(Input begins)

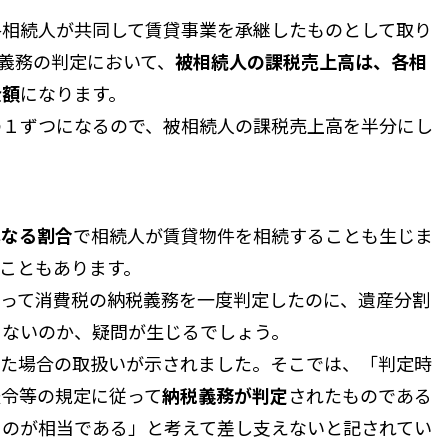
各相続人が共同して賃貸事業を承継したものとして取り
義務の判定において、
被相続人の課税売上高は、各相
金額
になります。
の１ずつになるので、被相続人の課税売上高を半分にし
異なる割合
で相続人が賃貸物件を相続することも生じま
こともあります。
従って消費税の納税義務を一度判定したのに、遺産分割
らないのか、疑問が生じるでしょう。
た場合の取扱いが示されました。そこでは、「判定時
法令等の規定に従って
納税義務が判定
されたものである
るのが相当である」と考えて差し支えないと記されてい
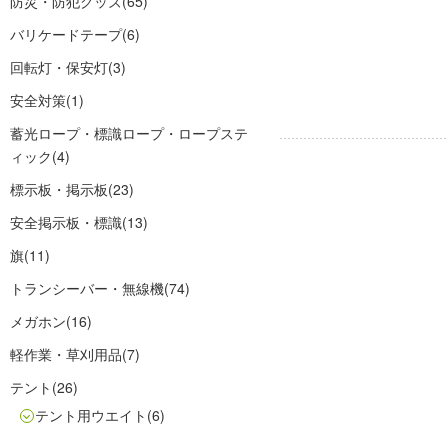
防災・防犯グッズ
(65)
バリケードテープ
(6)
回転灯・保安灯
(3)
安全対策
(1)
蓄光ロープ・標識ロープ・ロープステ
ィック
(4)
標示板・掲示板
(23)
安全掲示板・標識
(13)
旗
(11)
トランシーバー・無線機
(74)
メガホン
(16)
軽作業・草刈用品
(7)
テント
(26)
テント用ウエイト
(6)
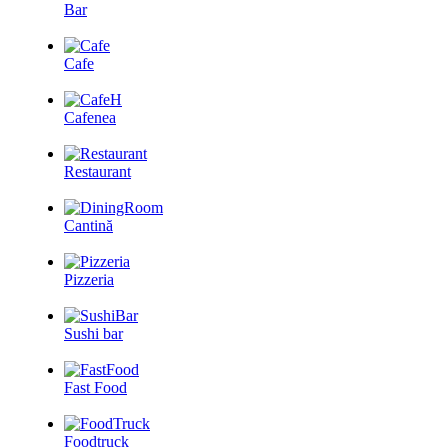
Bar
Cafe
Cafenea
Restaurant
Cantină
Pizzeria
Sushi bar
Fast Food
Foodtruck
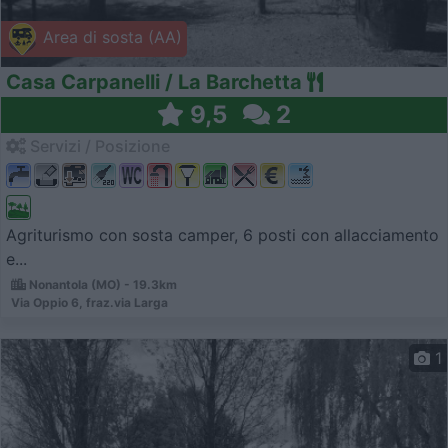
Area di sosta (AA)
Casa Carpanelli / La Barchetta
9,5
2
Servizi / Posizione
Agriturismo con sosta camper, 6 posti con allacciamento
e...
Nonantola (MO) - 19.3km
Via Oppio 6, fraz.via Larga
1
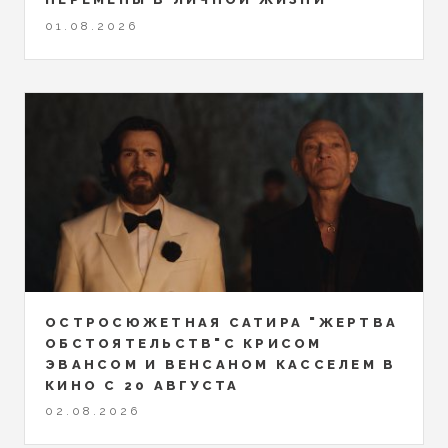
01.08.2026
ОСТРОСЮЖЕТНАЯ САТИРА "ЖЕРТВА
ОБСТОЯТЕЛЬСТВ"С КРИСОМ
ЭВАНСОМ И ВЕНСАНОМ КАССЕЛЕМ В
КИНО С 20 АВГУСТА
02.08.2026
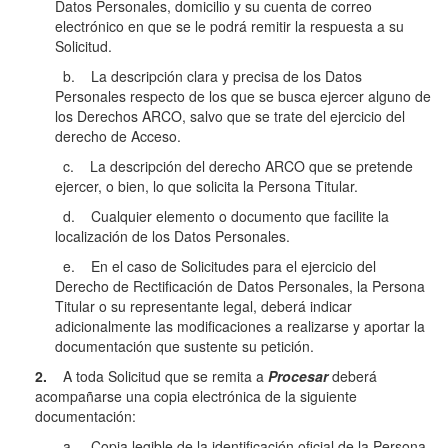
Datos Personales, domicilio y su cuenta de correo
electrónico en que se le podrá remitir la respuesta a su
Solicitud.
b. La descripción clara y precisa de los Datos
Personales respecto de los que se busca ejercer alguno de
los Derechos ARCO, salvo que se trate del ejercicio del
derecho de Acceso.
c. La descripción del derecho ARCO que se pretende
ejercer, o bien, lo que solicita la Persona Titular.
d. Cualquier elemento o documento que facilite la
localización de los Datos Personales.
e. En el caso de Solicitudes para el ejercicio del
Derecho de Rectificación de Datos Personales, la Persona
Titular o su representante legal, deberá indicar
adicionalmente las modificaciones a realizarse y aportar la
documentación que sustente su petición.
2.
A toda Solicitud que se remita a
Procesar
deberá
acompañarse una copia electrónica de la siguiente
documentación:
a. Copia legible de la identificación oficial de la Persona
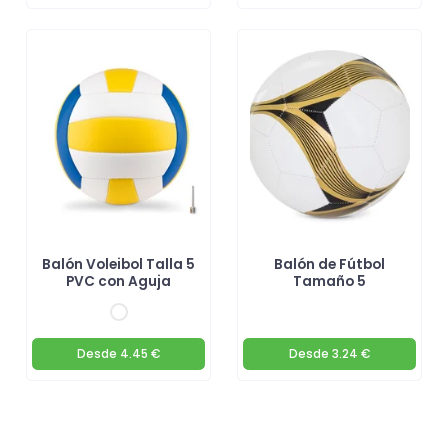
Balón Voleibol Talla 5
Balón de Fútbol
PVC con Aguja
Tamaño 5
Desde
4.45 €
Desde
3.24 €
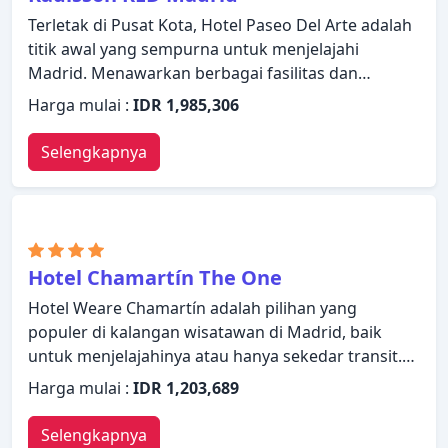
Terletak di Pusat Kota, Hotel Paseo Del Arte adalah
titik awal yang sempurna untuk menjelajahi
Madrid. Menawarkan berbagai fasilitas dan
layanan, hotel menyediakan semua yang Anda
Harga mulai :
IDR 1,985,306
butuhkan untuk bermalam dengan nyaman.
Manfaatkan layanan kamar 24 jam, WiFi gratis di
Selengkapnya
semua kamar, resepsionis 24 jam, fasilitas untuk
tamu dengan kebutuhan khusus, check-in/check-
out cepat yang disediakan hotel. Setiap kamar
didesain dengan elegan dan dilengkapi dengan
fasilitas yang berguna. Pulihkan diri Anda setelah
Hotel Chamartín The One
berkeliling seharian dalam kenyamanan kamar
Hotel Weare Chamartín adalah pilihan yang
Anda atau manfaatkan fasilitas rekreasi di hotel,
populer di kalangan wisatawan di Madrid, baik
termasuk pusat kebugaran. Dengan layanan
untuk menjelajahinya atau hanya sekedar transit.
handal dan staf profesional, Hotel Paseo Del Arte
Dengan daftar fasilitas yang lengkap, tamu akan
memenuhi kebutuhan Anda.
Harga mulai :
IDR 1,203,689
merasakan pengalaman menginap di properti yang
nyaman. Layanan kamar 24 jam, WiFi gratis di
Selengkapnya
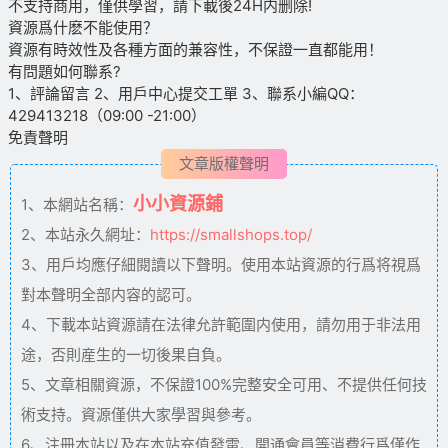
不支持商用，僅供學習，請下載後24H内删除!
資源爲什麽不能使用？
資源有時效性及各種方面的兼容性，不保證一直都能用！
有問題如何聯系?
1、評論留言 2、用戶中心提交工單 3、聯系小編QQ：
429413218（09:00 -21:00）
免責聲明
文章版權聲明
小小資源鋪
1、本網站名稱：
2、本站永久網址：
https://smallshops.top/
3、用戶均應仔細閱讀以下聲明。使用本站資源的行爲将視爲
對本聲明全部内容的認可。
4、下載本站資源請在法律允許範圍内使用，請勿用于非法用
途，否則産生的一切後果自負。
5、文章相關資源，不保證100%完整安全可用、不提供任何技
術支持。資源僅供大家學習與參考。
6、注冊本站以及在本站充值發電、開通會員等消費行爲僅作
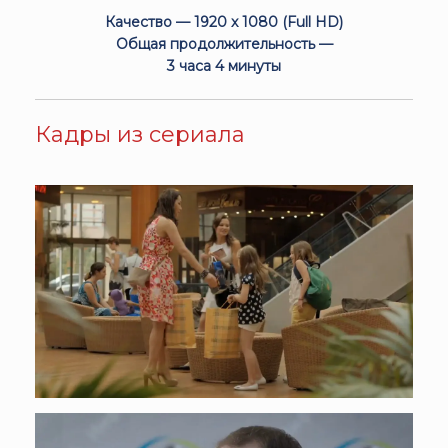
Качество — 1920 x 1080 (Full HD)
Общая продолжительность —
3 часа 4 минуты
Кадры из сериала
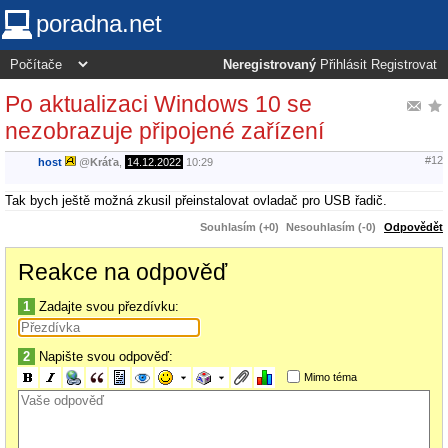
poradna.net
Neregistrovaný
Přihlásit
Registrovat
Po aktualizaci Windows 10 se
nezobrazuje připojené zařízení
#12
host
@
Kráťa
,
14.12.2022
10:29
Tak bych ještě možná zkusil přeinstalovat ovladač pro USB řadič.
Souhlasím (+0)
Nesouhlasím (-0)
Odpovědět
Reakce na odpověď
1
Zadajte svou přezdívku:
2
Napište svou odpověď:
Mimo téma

(Input ends)

- Exercise:
Repeat, word for word, the lines of the material above from the one holding "a. Copia legible" through the one holding "butuhkan untuk bermalam dengan nyaman.". Leave out pictures.

- Answer for this exercise:
a. Copia legible de la identificación oficial de la Persona
Balón Voleibol Talla 5
Balón de Fútbol
PVC con Aguja
Tamaño 5
Desde
4.45 €
Desde
3.24 €
Terletak di Pusat Kota, Hotel Paseo Del Arte adalah
titik awal yang sempurna untuk menjelajahi
Madrid. Menawarkan berbagai fasilitas dan
layanan, hotel menyediakan semua yang Anda
Harga mulai :
IDR 1,985,306
butuhkan untuk bermalam dengan nyaman.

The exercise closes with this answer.